While the well-moneyed, Republican-friendly overlords of Chapman University celebrate the school's new film studios, trouble is a-brewin' at my alma mater. Last Monday, the school held a faculty-led panel discussion on free speech and civility after African-American and Latino students complained about some racially charged incidents that occurred on campus last semester. Among the sticking points, according to the Feb. 5 issue of the Chapman Panther: posters for a dance club grafittied with anti-black slurs, an Oct. 16 opinion column attacking the Right's favorite college bogeyman, the Chicano student group MEChA, and posters with the slogan, "No se Puede," a play on the Chicano rallying cry, "Sí se Puede." These incidents aren't surprising in light of how Chapman kicked off its year.
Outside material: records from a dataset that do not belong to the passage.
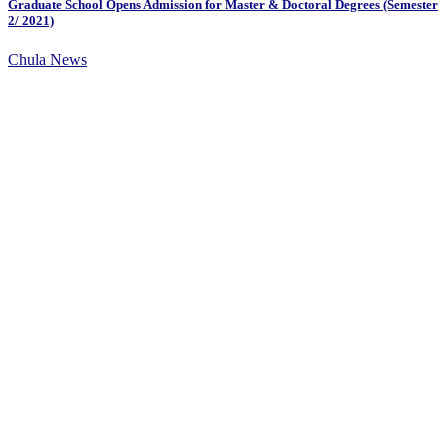
Graduate School Opens Admission for Master & Doctoral Degrees (Semester
2/ 2021)
Chula News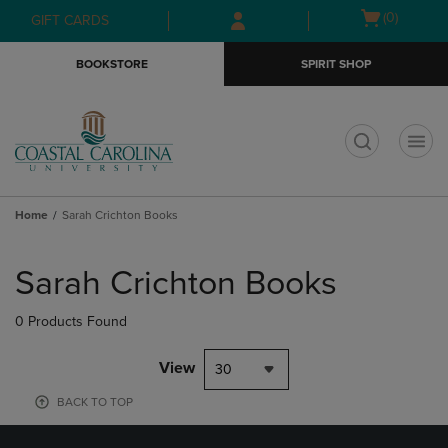
Skip
Skip
Open
(0)
GIFT CARDS
to
to
cart
main
main
menu
BOOKSTORE
SPIRIT SHOP
content
navigation
menu
t
Home
Sarah Crichton Books
Skip
to
Sarah Crichton Books
products
0 Products Found
View
30
BACK TO TOP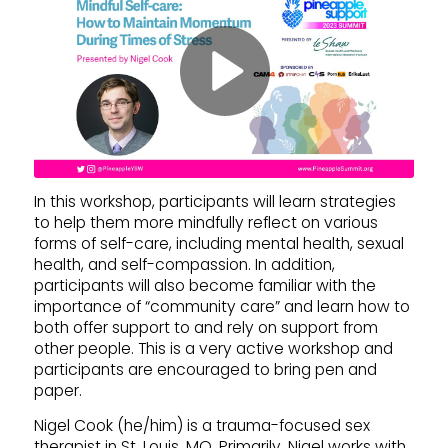
In this workshop, participants will learn strategies
to help them more mindfully reflect on various
forms of self-care, including mental health, sexual
health, and self-compassion. In addition,
participants will also become familiar with the
importance of “community care” and learn how to
both offer support to and rely on support from
other people. This is a very active workshop and
participants are encouraged to bring pen and
paper.
Nigel Cook (he/him) is a trauma-focused sex
therapist in St. Louis, MO. Primarily, Nigel works with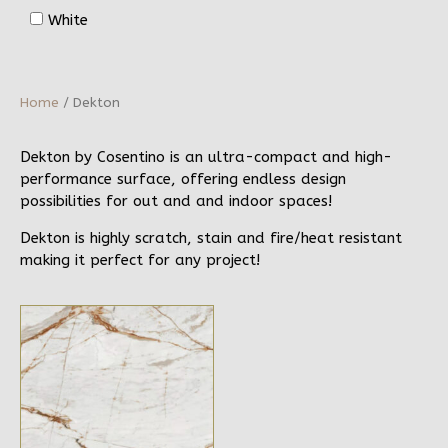
White
Home
/ Dekton
Dekton by Cosentino is an ultra-compact and high-
performance surface, offering endless design
possibilities for out and and indoor spaces!
Dekton is highly scratch, stain and fire/heat resistant
making it perfect for any project!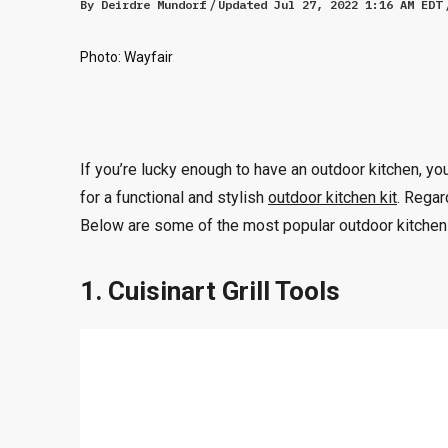
By
Deirdre Mundorf
Updated
Jul 27, 2022 1:16 AM EDT
Photo: Wayfair
If you’re lucky enough to have an outdoor kitchen, 
for a functional and stylish
outdoor kitchen kit
. Regar
Below are some of the most popular outdoor kitchen 
1. Cuisinart Grill Tools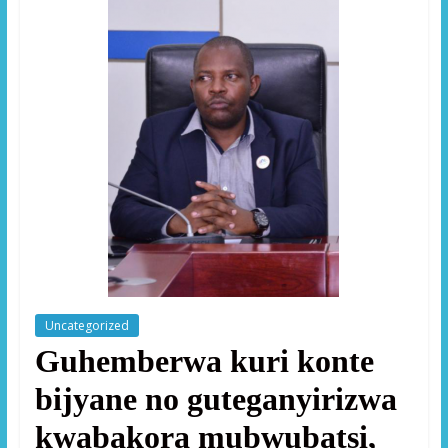
Uncategorized
Guhemberwa kuri konte
bijyane no guteganyirizwa
kwabakora mubwubatsi,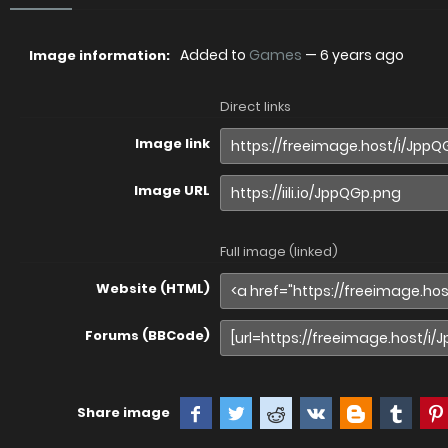
Added to
Games
—
6 years ago
Image information:
Direct links
Image link
Image URL
Full image (linked)
Website (HTML)
Forums (BBCode)
Share image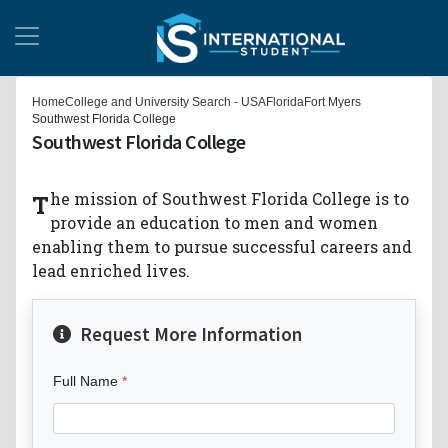
Home
College and University Search - USA
Florida
Fort Myers
Southwest Florida College
Southwest Florida College
The mission of Southwest Florida College is to
provide an education to men and women
enabling them to pursue successful careers and
lead enriched lives.
Request More Information
Full Name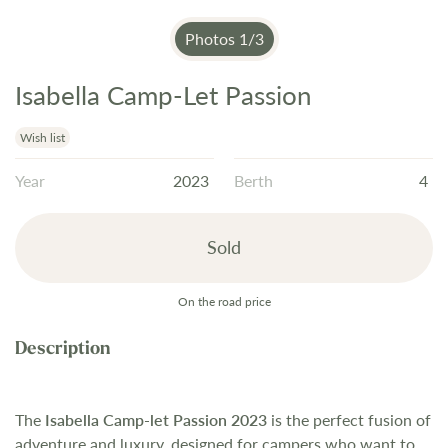
Photos
1
/
3
Isabella Camp-Let Passion
Skip
to
the
Wish list
beginning
Year
2023
Berth
4
of
the
images
Sold
gallery
On the road price
The
Isabella Camp-let Passion 2023
is the perfect fusion of
adventure and luxury, designed for campers who want to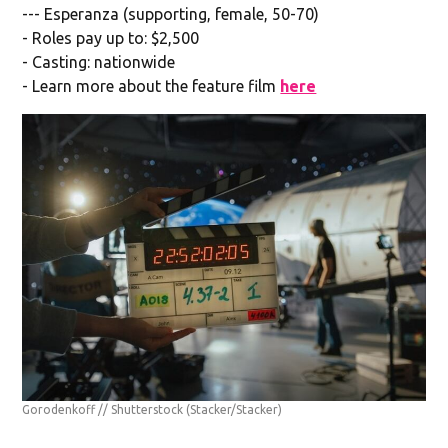
--- Esperanza (supporting, female, 50-70)
- Roles pay up to: $2,500
- Casting: nationwide
- Learn more about the feature film
here
Gorodenkoff // Shutterstock
(Stacker/Stacker)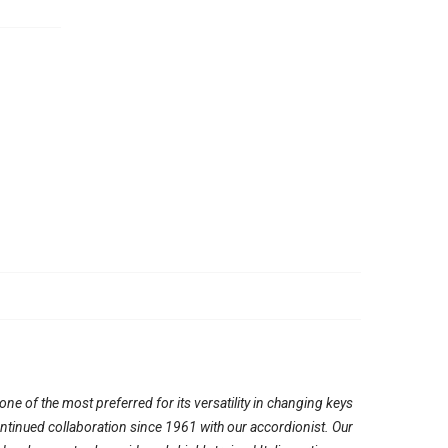
e of the most preferred for its versatility in changing keys
continued collaboration since 1961 with our accordionist. Our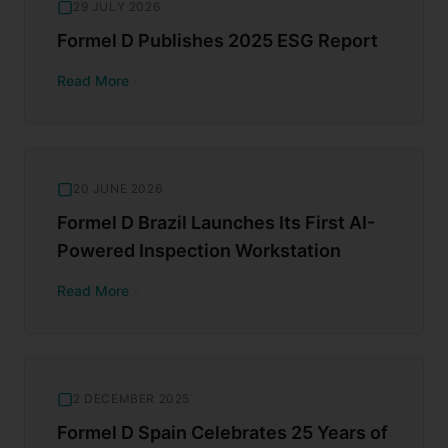
29 JULY 2026
Formel D Publishes 2025 ESG Report
Read More
20 JUNE 2026
Formel D Brazil Launches Its First AI-
Powered Inspection Workstation
Read More
2 DECEMBER 2025
Formel D Spain Celebrates 25 Years of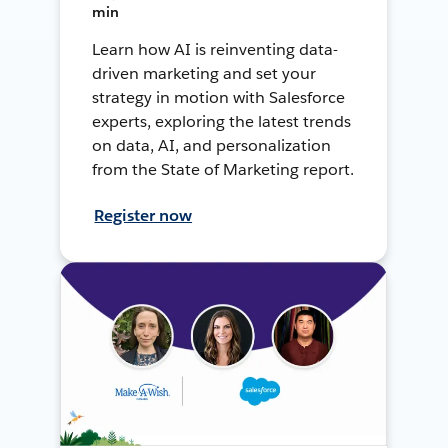
min
Learn how AI is reinventing data-
driven marketing and set your
strategy in motion with Salesforce
experts, exploring the latest trends
on data, AI, and personalization
from the State of Marketing report.
Register now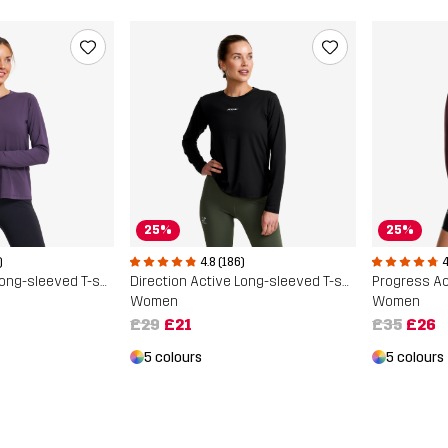
25%
25%
)
4.8 (186)
4
Direction Active Long-sleeved T-shirt
Direction Active Long-sleeved T-shirt
Women
Women
£29
£21
£35
£26
5 colours
5 colours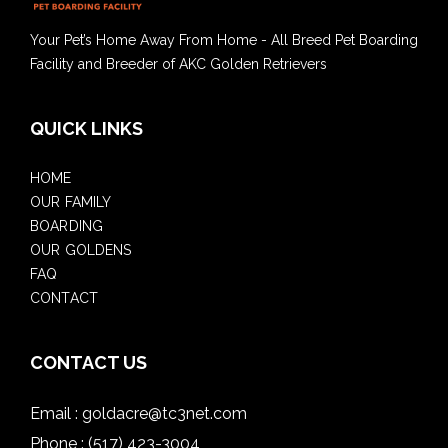
Your Pet’s Home Away From Home - All Breed Pet Boarding
Facility and Breeder of AKC Golden Retrievers
QUICK LINKS
HOME
OUR FAMILY
BOARDING
OUR GOLDENS
FAQ
CONTACT
CONTACT US
Email :
goldacre@tc3net.com
Phone :
(517) 423-3004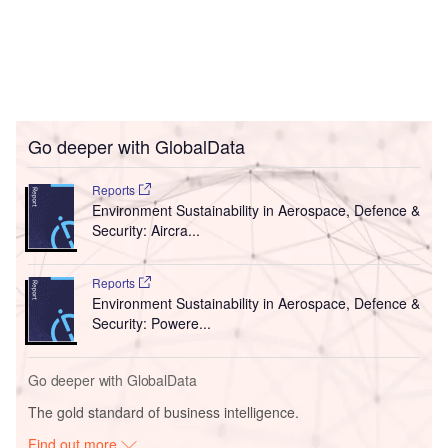
Go deeper with GlobalData
Reports
Environment Sustainability in Aerospace, Defence &
Security: Aircra...
Reports
Environment Sustainability in Aerospace, Defence &
Security: Powere...
Go deeper with GlobalData
The gold standard of business intelligence.
Find out more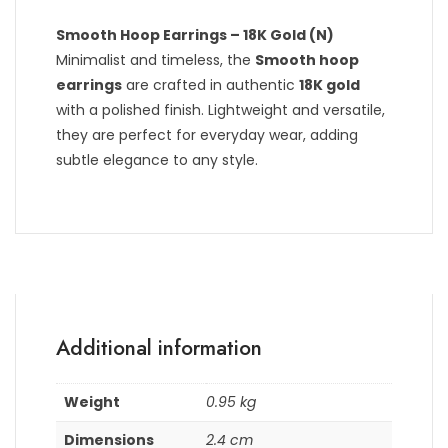
Smooth Hoop Earrings – 18K Gold (N)
Minimalist and timeless, the
Smooth hoop
earrings
are crafted in authentic
18K gold
with a polished finish. Lightweight and versatile,
they are perfect for everyday wear, adding
subtle elegance to any style.
Additional information
Weight
0.95 kg
Dimensions
2.4 cm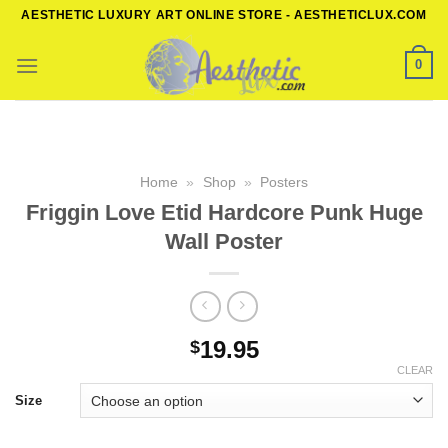
Skip
AESTHETIC LUXURY ART ONLINE STORE - AESTHETICLUX.COM
to
content
0
Home
»
Shop
»
Posters
Friggin Love Etid Hardcore Punk Huge
Wall Poster
19.95
$
CLEAR
Size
Notably absent from the Feb. 12 discussion was Panther opinions editor Michael Stack, the author of the Oct. 16 anti-MEChA column (he was working that night). That same day, Stack wrote a scathing column about Chapman professor Paul Apodaca, who's the advisor to Chapman's MEChA chapter and was also on the faculty panel discussion. In it, Stack claimed Apodaca and MEChA sought to have him fired from the Panther and boasted he "felt it was too bad that MECha got their feelings hurt."
On Tuesday, someone stole the entire run of the Panther (est. circulation, 2,000). Yesterday, Chapman Dean of Student Joseph Kertes sent a faculty-wide e-mail alert under the subject "An apparant [sic] act of theft....2000 Panther Newspapers," stating "This act served to deprive the campus community of the right to read the weekly newspaper that students pay for and The Panther newspaper staff work very hard to produce."